-- TRY IT --
Count the lines containing "Datenschutz" in the entries underneath, and state that count without anything else.

-- INFORMATION SUPPLIED --

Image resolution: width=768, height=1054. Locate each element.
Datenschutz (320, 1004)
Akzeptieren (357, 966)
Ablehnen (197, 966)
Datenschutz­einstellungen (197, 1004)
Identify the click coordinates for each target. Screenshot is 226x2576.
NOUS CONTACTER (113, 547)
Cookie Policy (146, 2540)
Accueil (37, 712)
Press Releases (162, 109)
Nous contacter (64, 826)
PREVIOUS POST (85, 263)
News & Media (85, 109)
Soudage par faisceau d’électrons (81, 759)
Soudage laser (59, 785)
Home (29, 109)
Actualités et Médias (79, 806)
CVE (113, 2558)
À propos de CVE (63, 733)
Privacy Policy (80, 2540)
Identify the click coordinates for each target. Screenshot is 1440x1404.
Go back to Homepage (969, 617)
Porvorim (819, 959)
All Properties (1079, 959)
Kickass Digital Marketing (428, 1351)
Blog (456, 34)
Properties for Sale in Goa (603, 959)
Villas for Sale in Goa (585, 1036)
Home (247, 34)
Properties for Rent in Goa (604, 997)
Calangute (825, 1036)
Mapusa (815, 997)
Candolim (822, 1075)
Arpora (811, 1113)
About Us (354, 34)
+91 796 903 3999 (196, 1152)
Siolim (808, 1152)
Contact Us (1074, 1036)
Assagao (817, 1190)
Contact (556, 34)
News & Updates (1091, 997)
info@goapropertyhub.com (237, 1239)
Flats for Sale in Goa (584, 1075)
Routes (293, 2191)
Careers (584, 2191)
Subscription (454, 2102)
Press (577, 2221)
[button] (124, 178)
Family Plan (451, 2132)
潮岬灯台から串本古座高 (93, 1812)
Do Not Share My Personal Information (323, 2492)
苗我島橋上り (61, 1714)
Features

-- SOLUTION FOR THIS TASK --
2